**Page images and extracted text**
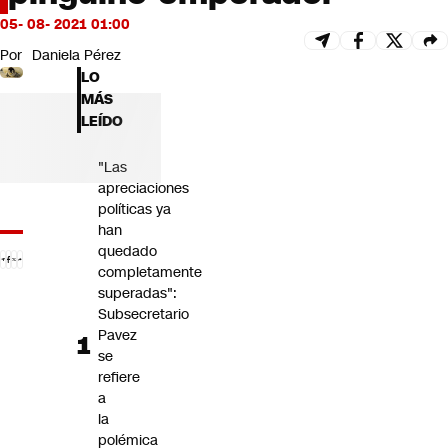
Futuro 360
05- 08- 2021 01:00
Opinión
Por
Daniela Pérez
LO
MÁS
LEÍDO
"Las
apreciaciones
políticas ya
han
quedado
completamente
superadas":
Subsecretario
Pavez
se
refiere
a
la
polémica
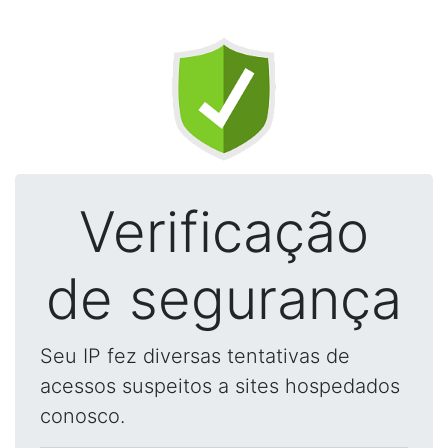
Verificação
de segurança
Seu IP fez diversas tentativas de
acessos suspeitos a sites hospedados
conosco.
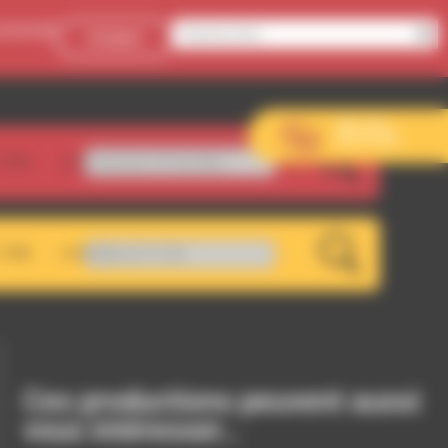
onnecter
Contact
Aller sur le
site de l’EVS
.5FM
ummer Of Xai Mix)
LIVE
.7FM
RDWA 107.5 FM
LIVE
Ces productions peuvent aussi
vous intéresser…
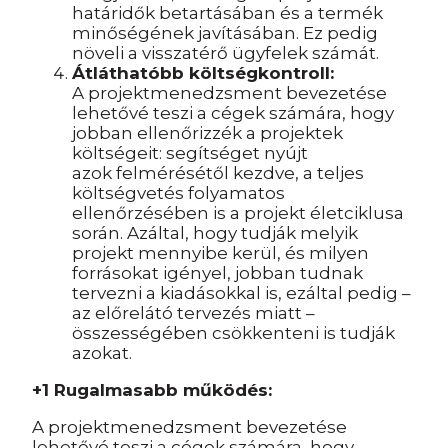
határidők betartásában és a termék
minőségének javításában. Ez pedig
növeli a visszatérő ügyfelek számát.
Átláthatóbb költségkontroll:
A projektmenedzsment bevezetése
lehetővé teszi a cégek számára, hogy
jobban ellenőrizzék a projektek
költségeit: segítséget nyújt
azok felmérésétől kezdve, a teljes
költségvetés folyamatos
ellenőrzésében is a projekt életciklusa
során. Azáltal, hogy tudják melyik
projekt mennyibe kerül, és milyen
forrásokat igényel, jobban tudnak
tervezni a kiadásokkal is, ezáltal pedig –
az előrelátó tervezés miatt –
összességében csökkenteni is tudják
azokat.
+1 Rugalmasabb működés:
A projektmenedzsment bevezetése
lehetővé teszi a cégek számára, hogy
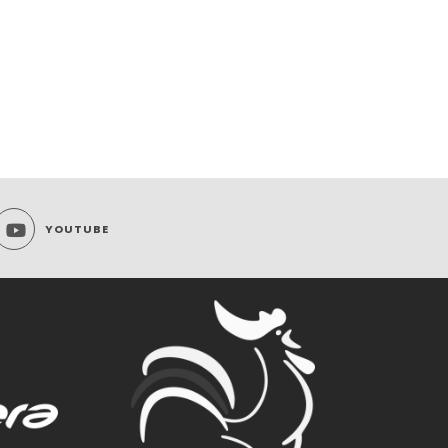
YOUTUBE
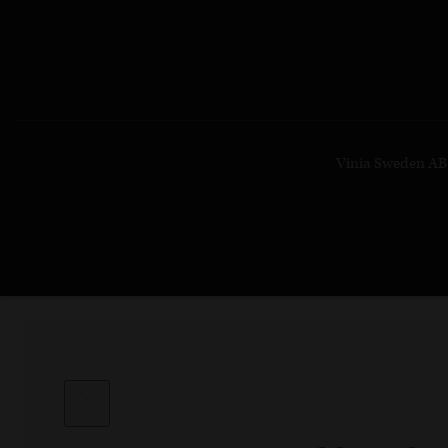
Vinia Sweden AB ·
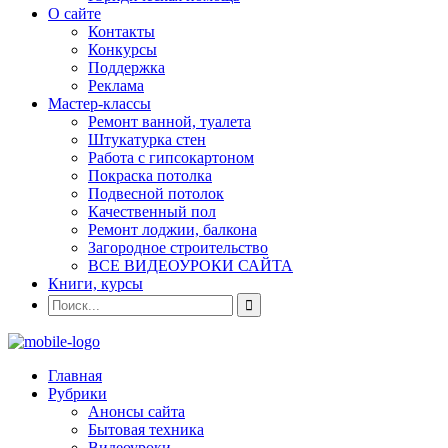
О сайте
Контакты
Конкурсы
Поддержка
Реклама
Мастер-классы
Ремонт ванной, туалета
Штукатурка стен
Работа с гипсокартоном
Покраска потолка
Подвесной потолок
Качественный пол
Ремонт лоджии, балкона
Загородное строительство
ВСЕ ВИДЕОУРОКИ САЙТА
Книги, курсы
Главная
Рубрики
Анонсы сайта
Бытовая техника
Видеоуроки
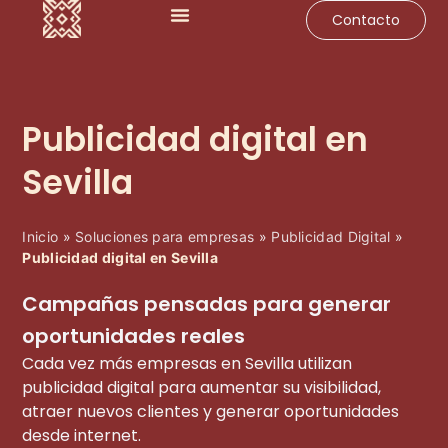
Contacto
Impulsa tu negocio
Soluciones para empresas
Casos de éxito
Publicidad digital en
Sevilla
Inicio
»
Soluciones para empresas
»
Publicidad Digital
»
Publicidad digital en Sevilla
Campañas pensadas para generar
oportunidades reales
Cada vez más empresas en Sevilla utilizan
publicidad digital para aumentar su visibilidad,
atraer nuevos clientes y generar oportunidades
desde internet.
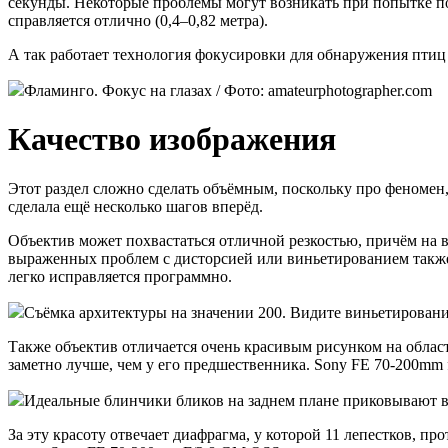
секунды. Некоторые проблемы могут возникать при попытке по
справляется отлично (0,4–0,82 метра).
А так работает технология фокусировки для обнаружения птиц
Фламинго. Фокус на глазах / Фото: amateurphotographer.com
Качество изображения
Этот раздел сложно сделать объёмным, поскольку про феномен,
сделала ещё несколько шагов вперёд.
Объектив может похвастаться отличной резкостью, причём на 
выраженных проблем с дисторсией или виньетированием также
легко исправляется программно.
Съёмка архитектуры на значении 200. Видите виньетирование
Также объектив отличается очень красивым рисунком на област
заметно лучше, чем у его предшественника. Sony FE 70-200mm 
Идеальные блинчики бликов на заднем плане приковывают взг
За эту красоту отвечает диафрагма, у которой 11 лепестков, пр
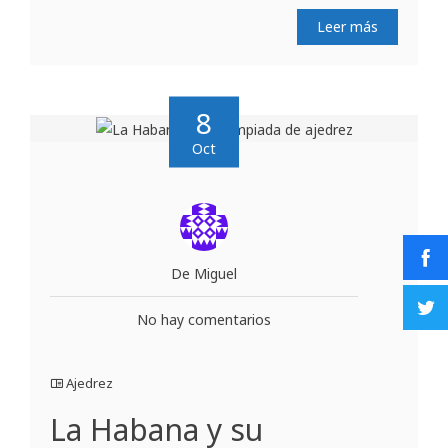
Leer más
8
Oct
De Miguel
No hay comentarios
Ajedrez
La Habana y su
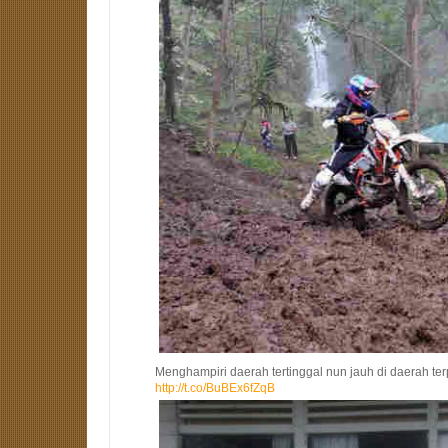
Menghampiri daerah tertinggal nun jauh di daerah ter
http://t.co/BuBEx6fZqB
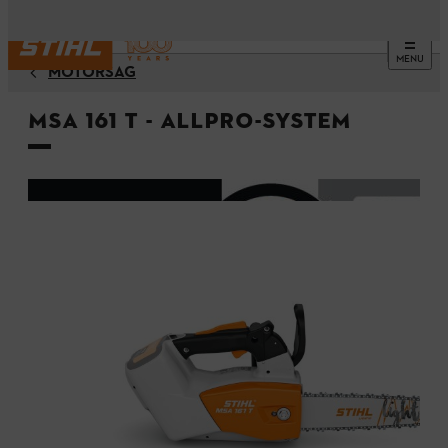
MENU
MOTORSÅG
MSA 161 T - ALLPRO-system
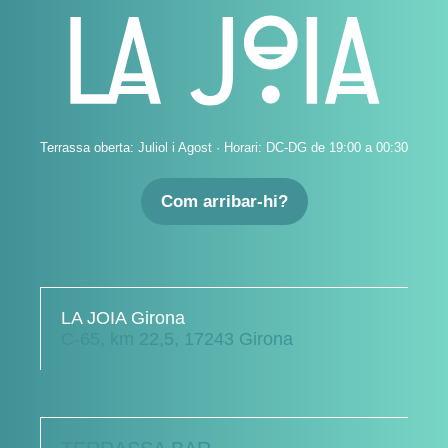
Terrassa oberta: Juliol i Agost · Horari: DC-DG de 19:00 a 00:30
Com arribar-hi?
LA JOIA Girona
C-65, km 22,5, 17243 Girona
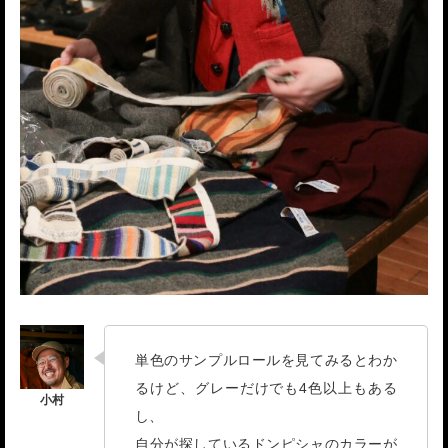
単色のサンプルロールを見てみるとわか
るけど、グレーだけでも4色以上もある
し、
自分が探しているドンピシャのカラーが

**Exercise prompt**
Using the records above, return word for word the lines that begin at the one containing "Ces productions peuvent aussi" and end at the one containing "Мастер-классы", both of them included and no pictures.

**Solved problem**
Ces productions peuvent aussi
vous intéresser…
határidők betartásában és a termék
minőségének javításában. Ez pedig
növeli a visszatérő ügyfelek számát.
Átláthatóbb költségkontroll:
A projektmenedzsment bevezetése
lehetővé teszi a cégek számára, hogy
jobban ellenőrizzék a projektek
költségeit: segítséget nyújt
azok felmérésétől kezdve, a teljes
költségvetés folyamatos
ellenőrzésében is a projekt életciklusa
során. Azáltal, hogy tudják melyik
projekt mennyibe kerül, és milyen
forrásokat igényel, jobban tudnak
tervezni a kiadásokkal is, ezáltal pedig –
az előrelátó tervezés miatt –
összességében csökkenteni is tudják
azokat.
+1 Rugalmasabb működés:
A projektmenedzsment bevezetése
lehetővé teszi a cégek számára, hogy
YOUTUBE
Vinia Sweden AB ·
О сайте
Контакты
Конкурсы
Поддержка
Реклама
Мастер-классы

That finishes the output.